Calling themselves the Alps, a group of two men and two women offer a service to those whose loved ones have recently died. Adopting the deceased’s look and mannerisms, they reenact moments from the person’s life to help the survivors with the grieving process. Consider it an extreme form of art therapy.
In the hands of a Hollywood sentimentalist, this premise could be used to ride a river of multiplex tears all the way to the Oscar stage. But Alps writer-director Yorgos Lanthimos is not only Greek (rather than Hollywood-American), he also happens to be the opposite of a sentimentalist. His last film, Dogtooth, centered on a mother and father who raised their children in perverse seclusion, forcing them to engage in daily contests and telling them if they leave the walled yard they’ll be torn apart by cats.
With its unusual setup, Alps chronicles another sort of deranged social experiment. Though grief is certainly an element at play here, in Lanthimos’ hands this becomes more of an exercise in eerie violence, impending dread and authoritative sadism. This is a filmmaker with Cronenberg’s curiosity and Kubrick’s cool touch.
The central figure in Alps is a hospital nurse played by Aggeliki Papoulia (a Dogtooth survivor). She belongs to the Alps along with a young gymnast (Ariane Labed), her older coach (Johnny Vekris) and their leader (Aris Servetalis), who calls himself Mont Blanc and is given to grand pronouncements and violent fits. For reasons that aren’t entirely spelled out, Papoulia’s nurse takes on a side job – “performing” for the parents of a teen tennis player who has been killed in a car accident – that unfolds in such a way as to have her rethinking her part in the entire enterprise.
I’d be lying if I said I was entirely clear as to who is playing what role throughout the film (in particular, the nurse’s relationship with her live-in father – if it is her father – blurs identity lines). Yet in essence this idea of identity confusion is central to the film. It’s partly why obscured vision is a recurring motif, from Lanthimos’ habit of avoiding his characters’ faces to the repeated sight of the nurse administering her father’s eye drops. As the nurse and her fellow Alps are forced to slip from one identity to another on demand, the movie becomes a commentary on the ways we often treat the people in our lives as actors to be directed. We may not give them exact lines or pieces of wardrobe, as happens here, but we expect specific behavior – and we turn on them when they go off script.
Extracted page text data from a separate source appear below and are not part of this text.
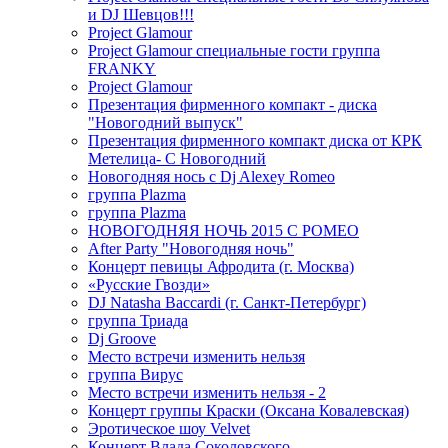
и DJ Шевцов!!!
Project Glamour
Project Glamour специальные гости группа
FRANKY
Project Glamour
Презентация фирменного компакт - диска
"Новогодний выпуск"
Презентация фирменного компакт диска от КРК
Метелица- С Новогодний
Новогодняя нось с Dj Alexey Romeo
группа Plazma
группа Plazma
НОВОГОДНЯЯ НОЧЬ 2015 C РОМЕО
After Party "Новогодняя ночь"
Концерт певицы Афродита (г. Москва)
«Русские Гвозди»
DJ Natasha Baccardi (г. Санкт-Петербург)
группа Триада
Dj Groove
Место встречи изменить нельзя
группа Вирус
Место встречи изменить нельзя - 2
Концерт группы Краски (Оксана Ковалевская)
Эротическое шоу Velvet
Концерт Влада Соколовского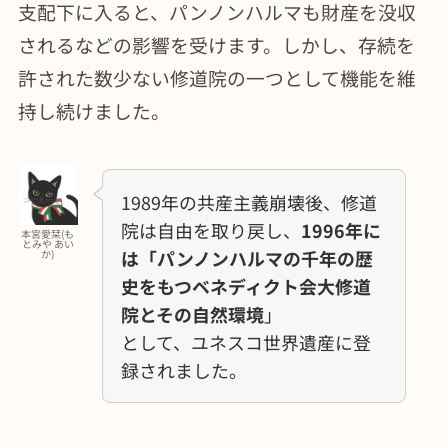
支配下に入ると、パンノンハルマも財産を没収
されるなどの影響を受けます。しかし、存続を
許された数少ない修道院の一つとして機能を維
持し続けました。
1989年の共産主義崩壊後、修道
院は自由を取り戻し、
1996年に
本宮愛栞(も
とみや あい
は「
パンノンハルマの千年の歴
か)
史をもつベネディクト会大修道
院とその自然環境
」
として、ユネスコ世界遺産に登
録されました。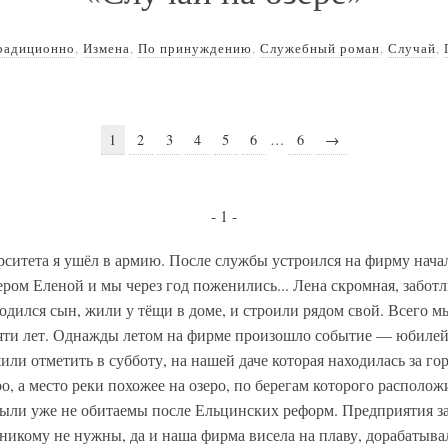
радиционно
,
Измена
,
По принуждению
,
Служебный роман
,
Случай
,
1
2
3
4
5
6
…
6
→
- 1 -
ситета я ушёл в армию. После службы устроился на фирму нача
ером Еленой и мы через год поженились... Лена скромная, заботл
одился сын, жили у тёщи в доме, и строили рядом свой. Всего 
пяти лет. Однажды летом на фирме произошло событие — юбиле
ли отметить в субботу, на нашей даче которая находилась за гор
еро, а место реки похожее на озеро, по берегам которого располо
были уже не обитаемы после Ельцинских реформ. Предприятия з
никому не нужны, да и наша фирма висела на плаву, дорабатыва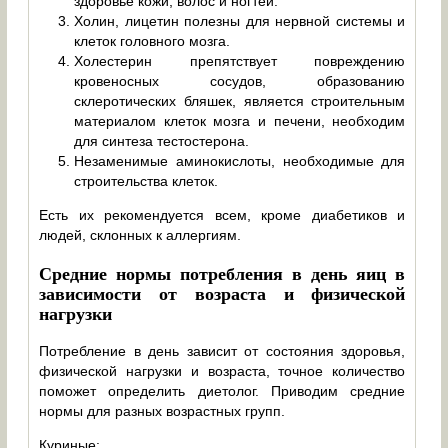
здоровье кожи, волос и ногтей.
Холин, лицетин полезны для нервной системы и
клеток головного мозга.
Холестерин препятствует повреждению
кровеносных сосудов, образованию
склеротических бляшек, является строительным
материалом клеток мозга и печени, необходим
для синтеза тестостерона.
Незаменимые аминокислоты, необходимые для
строительства клеток.
Есть их рекомендуется всем, кроме диабетиков и
людей, склонных к аллергиям.
Средние нормы потребления в день яиц в
зависимости от возраста и физической
нагрузки
Потребление в день зависит от состояния здоровья,
физической нагрузки и возраста, точное количество
поможет определить диетолог. Приводим средние
нормы для разных возрастных групп.
Куриные: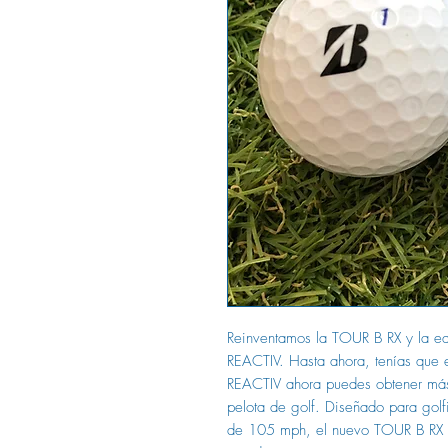
Reinventamos la TOUR B RX y la e
REACTIV. Hasta ahora, tenías que e
REACTIV ahora puedes obtener más
pelota de golf. Diseñado para gol
de 105 mph, el nuevo TOUR B RX h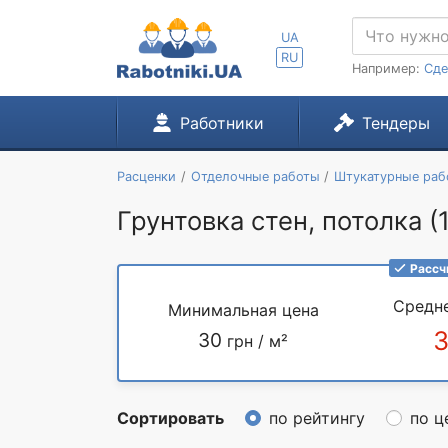
UA
RU
Например:
Сде
Работники
Тендеры
Расценки
Отделочные работы
Штукатурные раб
Грунтовка стен, потолка (
Рассч
Средн
Минимальная цена
30
грн / м²
Сортировать
по рейтингу
по ц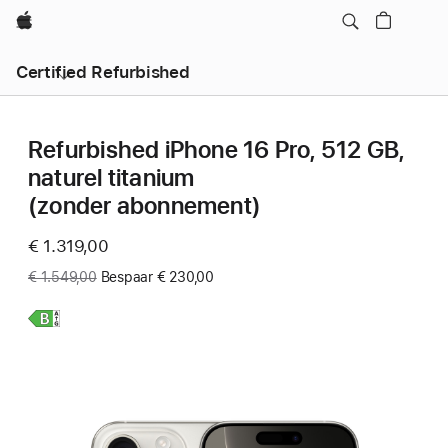
Apple
Certified Refurbished
Refurbished iPhone 16 Pro, 512 GB,
naturel titanium
(zonder abonnement)
Now
€ 1.319,00
Was
€ 1.549,00
Bespaar € 230,00
Meer
informatie,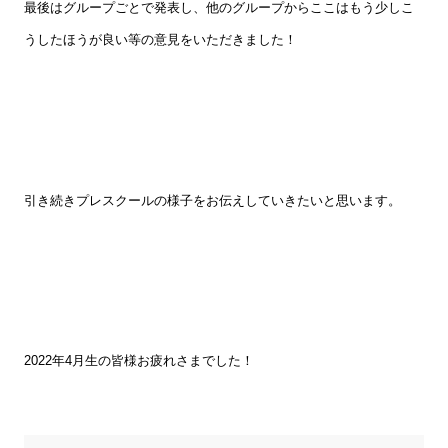
最後はグループごとで発表し、他のグループからここはもう少しこ
うしたほうが良い等の意見をいただきました！
引き続きプレスクールの様子をお伝えしていきたいと思います。
2022
年
4
月生の皆様お疲れさまでした！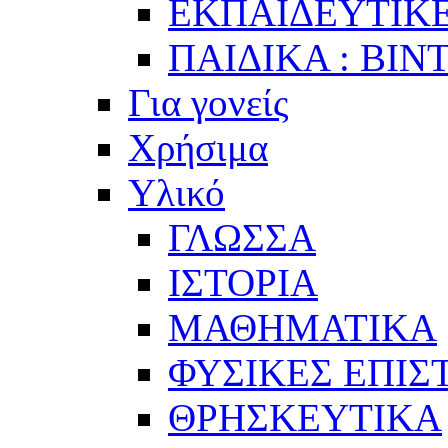
ΕΚΠΑΙΔΕΥΤΙΚΕ
ΠΑΙΔΙΚΑ : ΒΙΝ
Για γονείς
Χρήσιμα
Υλικό
ΓΛΩΣΣΑ
ΙΣΤΟΡΙΑ
ΜΑΘΗΜΑΤΙΚΑ
ΦΥΣΙΚΕΣ ΕΠΙ
ΘΡΗΣΚΕΥΤΙΚΑ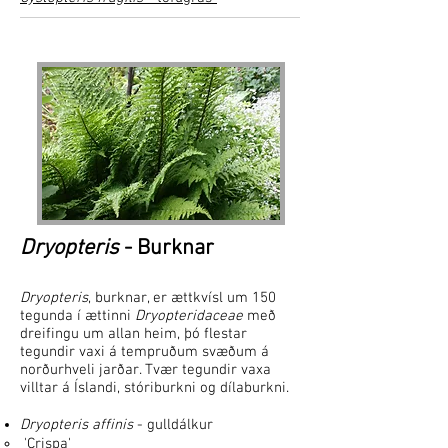
Dryopteris
- Burknar
Dryopteris
, burknar, er ættkvísl um 150
tegunda í ættinni
Dryopteridaceae
með
dreifingu um allan heim, þó flestar
tegundir vaxi á tempruðum svæðum á
norðurhveli jarðar. Tvær tegundir vaxa
villtar á Íslandi, stóriburkni og dílaburkni.
Dryopteris affinis
- gulldálkur
'Crispa'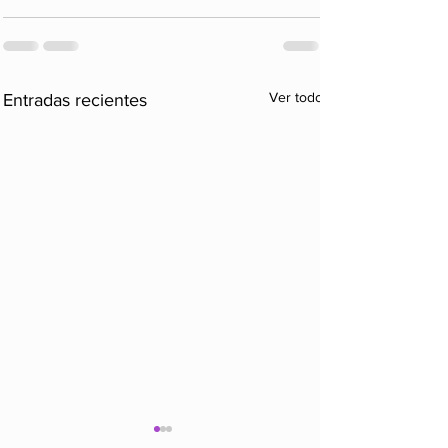
Ver todo
Entradas recientes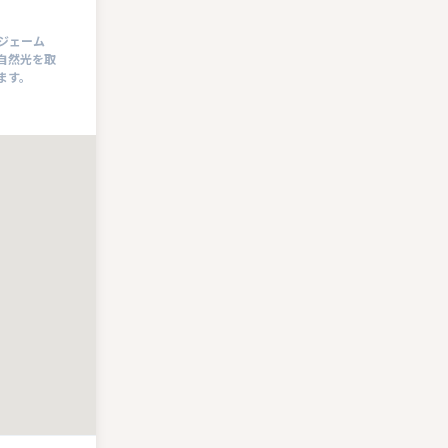
ジェーム
自然光を取
ます。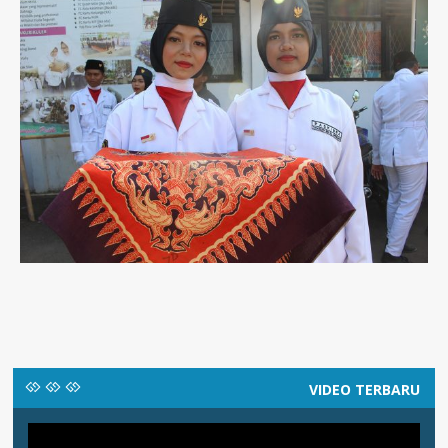
VIDEO TERBARU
Even as I recognize such intriguing thematic implications, however, the clinical aesthetic of Alps keeps it at arm’s length. This isn’t to say it’s uninteresting – Lanthimos’ precise framing lends immediacy to each image, and in the manner of Dogtooth, we get a couple of unsettling dance scenes – but the movie is uninvolving in an odd way. No matter how strong the emotions on display or how much humanity Papoulia brings to her part, Alps still registers less as a drama than as a filmed scientific experiment. You feel as if you should be wearing a lab coat while watching it.